It’s been long time I’ve written any post and I’ve always been thinking of writing something unique. Finally, I got something 🙂 . Normally, I prefer to write long posts but this time I will try to keep it brief and precise.
I have been with working with a particular customer for a long time and wanted to share my success story through a series of blog posts. In this post, I will discuss about table partition which was a game changer for us.
1. The database size – 1 TB
2. Data insertion rate per day – approx. 25 GB
3. Long running transactions and heavy blocking entire day
4. Log shipping failure because of huge log file backups , sometimes 100 GB
5. Replication latency due to long running transactions.
6. Biggest table had 10,000,000,000 records(cause of the contention).
In my next posts , I will discuss about how did I conquer/win this battle. I will share my strategy of finding the tipping points and plan I followed.
Staying in the context, how do we normally choose our partition column. I have asked many of my colleagues and read some blogs, the answer was:
1. Check with the developers on what’s the most commonly used column in the where clause
2. Pick up the most expensive queries and check the where clause
3. Check if they want to archive the data based on financial year. If yes, then “of course” a date column.
If you ask me, all the answers are correct. The approach is correct but there are some caveats with this approach. Sometimes, it may not yield predictable results because if the customer is not aware of what’s there is where clauses or sometimes most expensive queries may not be using columns which need partitioning. As a result we may end up doing table partitioning based on a wrong column. I contemplated about it and tried to find a predictable approach.
Before I delve deeper, I would like to ask a question :
Lets say , in a book library – if the books are searched with the name of the book/author. Does it matter to organize the book based on the published dates.
Lets say if I have to organize a book library how will I decide what to keep where so that user can find the book as fast as possible?
The answer is , I will think about the search criteria of the user. If the user mostly search based on the subject and name of the book I will organize based on subject and then names in alphabetical order. In this particular case we already knew that we should always partition based on the subject because that’s what user will always search for in a library and then find a book based on the name.
In this case the most heaviest columns used will be subject of the book and then name of the book. But, how did we find this search criteria?
1. By checking with the experienced people
2. By learning from the other systems and experiences
3. By user feedback
if we see, all three are equally important. But lets say, if I am not sure if all three are 100% correct and in worst case, no one is aware of the search criteria. In that case, I need something more predictable and relevant. Sometimes, the system is very complex and it’s difficult to find out the perfect search criteria. That’s what this post is all about i.e. to find a right search column so that partition can be done optimally.

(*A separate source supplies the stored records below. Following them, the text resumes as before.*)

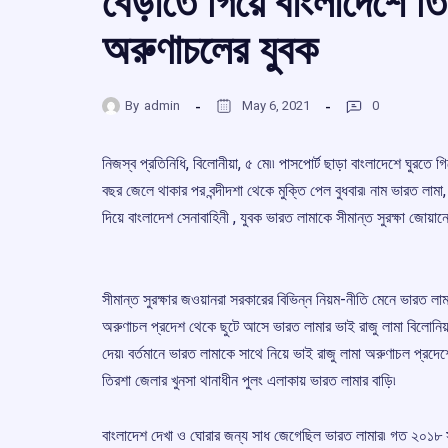
বেড়াতে গিয়ে বাংলাদেশে 
অরুণাচলের যুবক
By
admin
May 6, 2021
0
নিজস্ব প্রতিনিধি, বিলোনীয়া, ৫ মে৷৷ পাসপোর্ট ছাড়া বাংলাদেশে ঘুরতে
বছর জেলে থাকার পর বন্দীদশা থেকে মুক্তি পেল বুধবার৷ নাম ভারত লামা, 
দিয়ে বাংলাদেশ সেনাবাহিনী , যুবক ভারত লামাকে সীমান্ত সুরক্ষা জোয়ান
সীমান্ত সুরক্ষার জওয়ানরা সরকারের বিভিন্ন নিয়ম-নীতি মেনে ভারত লা
অরুণাচল প্রদেশ থেকে ছুটে আসে ভারত লামার ভাই রাজু লামা বিলোনিয়া
দেয়৷ বর্তমানে ভারত লামাকে সাথে নিয়ে ভাই রাজু লামা অরুণাচল প্রদেশ
তিরশা জেলার খুনসা থানাধীন পুলং এলাকায় ভারত লামার বাড়ি৷
বাংলাদেশ দেখা ও ঘোরার জন্য সাধ জেগেছিল ভারত লামার৷ গত ২০১৮ সা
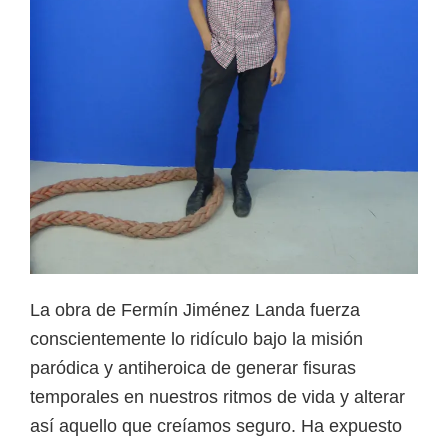
La obra de Fermín Jiménez Landa fuerza
conscientemente lo ridículo bajo la misión
paródica y antiheroica de generar fisuras
temporales en nuestros ritmos de vida y alterar
así aquello que creíamos seguro. Ha expuesto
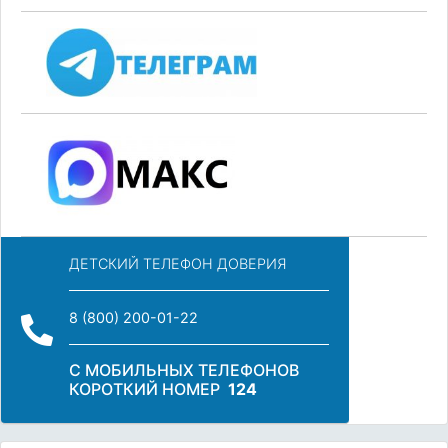
ДЕТСКИЙ ТЕЛЕФОН ДОВЕРИЯ
8 (800) 200-01-22
С МОБИЛЬНЫХ ТЕЛЕФОНОВ
КОРОТКИЙ НОМЕР
124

For this customer, here is what I started with:
1. Checked with the developers about the inputs on where clauses
2. Checked the archival strategy of the customer
and something more I did in conjunction with the above , as mentioned below:
It’s simple for the the tables , where the archival had to be performed based on dates we “had” to choose the date columns. For the tables, where there is no archival strategy and the size of the table is huge – how to choose a right partitioning column to have more predictable results. Trusting the inputs from developers/DBAs is not bad but we need to explore little more – to be more certain about this choice of the right partitioning column.
Here comes the gist :
After capturing all the above inputs, I also leveraged a DMV sys.dm_db_index_stats.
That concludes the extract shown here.